Pensez-vous que ce soit dur pour elle d’entendre Karma s’extasier constamment devant Liam ? Ou est-elle juste une bonne amie ?
J’imagine que ce doit être l’une des pires choses à traverser pour quelqu’un… aimer quelqu’un et avoir à constamment l’entendre désirer quelqu’un d’autre. Je pense que la plupart d’entre nous peut s’identifier à un amour non-réciproque. Amy est une bonne amie parce qu’elle supporte tout, mais malheureusement elle se compromet en même temps. La ligne est fine… faire passer quelqu’un avant vous comme cela sans vous oublier en même temps. Amy est une amie loyale et je pense que c’est pour cela qu’elle est si sympathique, elle se met vraiment en retrait parfois.
Sans rien dévoiler, est-ce que Karma va bientôt découvrir les vrais sentiments d’Amy ?
Je ne peux pas vous dire ça !! Bien essayé. Il faudrait me payer très cher pour que je dise quoi que ce soit. Tout ce que je peux dire c’est que l’épisode final sera le meilleur épisode. Nous étions tous si fiers de cet épisode quand on l’a tourné. Le truc avec la série c’est que huit épisodes c’est vraiment dense, il y a beaucoup de choses qui se passent et tout se suit. Donc, je ne peux vraiment rien vous dire sans trop en dévoiler…
Oh, Lauren. Comprendrons-nous pourquoi elle essaie de rendre la vie d’Amy si dure à la maison ?

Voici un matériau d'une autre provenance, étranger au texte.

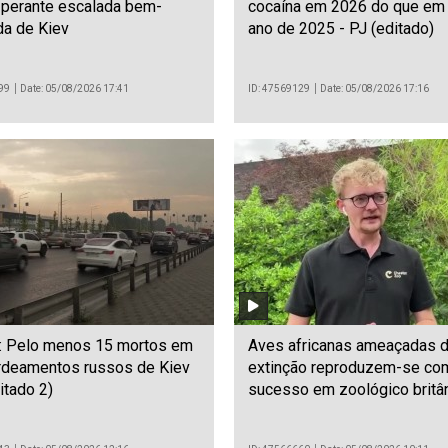
 perante escalada bem-
cocaína em 2026 do que em 
da de Kiev
ano de 2025 - PJ (editado)
99
Date: 05/08/2026 17:41
ID: 47569129
Date: 05/08/2026 17:16
a: Pelo menos 15 mortos em
Aves africanas ameaçadas 
deamentos russos de Kiev
extinção reproduzem-se co
itado 2)
sucesso em zoológico britâ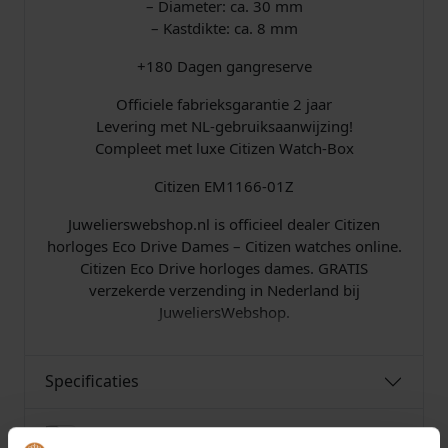
– Diameter: ca. 30 mm
– Kastdikte: ca. 8 mm
+180 Dagen gangreserve
Officiele fabrieksgarantie 2 jaar
Levering met NL-gebruiksaanwijzing!
Compleet met luxe Citizen Watch-Box
Citizen EM1166-01Z
Juwelierswebshop.nl is officieel dealer Citizen
horloges Eco Drive Dames – Citizen watches online.
Citizen Eco Drive horloges dames. GRATIS
verzekerde verzending in Nederland bij
JuweliersWebshop.
Specificaties
Over Citizen Horloges Eco Drive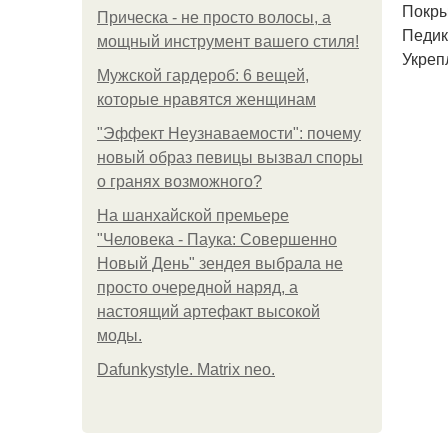
Покрыт
Прическа - не просто волосы, а
Педик
мощный инструмент вашего стиля!
Укреп
Мужской гардероб: 6 вещей,
которые нравятся женщинам
"Эффект Неузнаваемости": почему
новый образ певицы вызвал споры
о гранях возможного?
На шанхайской премьере
"Человека - Паука: Совершенно
Новый День" зендея выбрала не
просто очередной наряд, а
настоящий артефакт высокой
моды.
Dafunkystyle. Matrix neo.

Oui ! En fait, dans l’épisode [de cette semaine] nous verrons une facette différente de Lauren. Bailey est si phénoménale, elle fait un travail incroyable en incarnant la pourriture parfaite, et après elle change et finalement vous avez de la peine pour son personnage. C’est une actrice incroyable et j’adore le personnage de Lauren. Il y a vraiment différentes couches chez elle. Tout bon méchant en a besoin je crois.
Pensez-vous qu’Amy et Lauren puissent, un jour, être amies ? Qu’est-ce qu’il leur faudrait ?

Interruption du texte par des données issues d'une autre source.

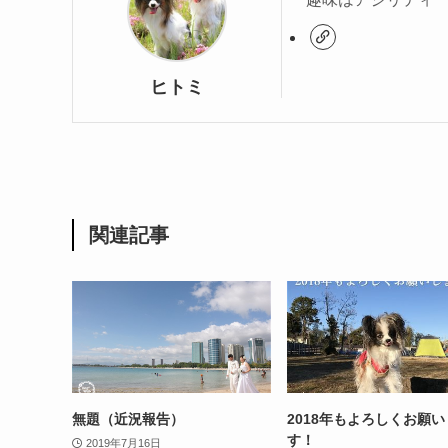
ヒトミ
関連記事
無題（近況報告）
2018年もよろしくお願
す！
2019年7月16日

Je pense, oui. Ce sera peut être long mais, au final, elles vivent sous le même toit. Initialement, ça les fait se détester parce que ce sont des étrangères devant tout partager, leurs parents inclus. Mais avec le temps elles n’ont pas d’autres choix que de vraiment apprendre à se connaître. Elles partagent une salle de bain. Au final, ça vous rapproche, non ?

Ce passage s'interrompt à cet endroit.